Your task: Each line of the records below that holds "FibroTech" should be copied out.

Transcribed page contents
● ● ●

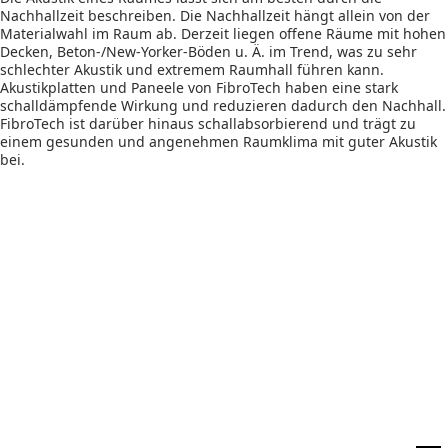
Nachhallzeit beschreiben. Die Nachhallzeit hängt allein von der
Materialwahl im Raum ab. Derzeit liegen offene Räume mit hohen
Decken, Beton-/New-Yorker-Böden u. Ä. im Trend, was zu sehr
schlechter Akustik und extremem Raumhall führen kann.
Akustikplatten und Paneele von FibroTech haben eine stark
schalldämpfende Wirkung und reduzieren dadurch den Nachhall.
FibroTech ist darüber hinaus schallabsorbierend und trägt zu
einem gesunden und angenehmen Raumklima mit guter Akustik
bei.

● ● ●

Answer for the task:
Akustikplatten und Paneele von FibroTech haben eine stark
FibroTech ist darüber hinaus schallabsorbierend und trägt zu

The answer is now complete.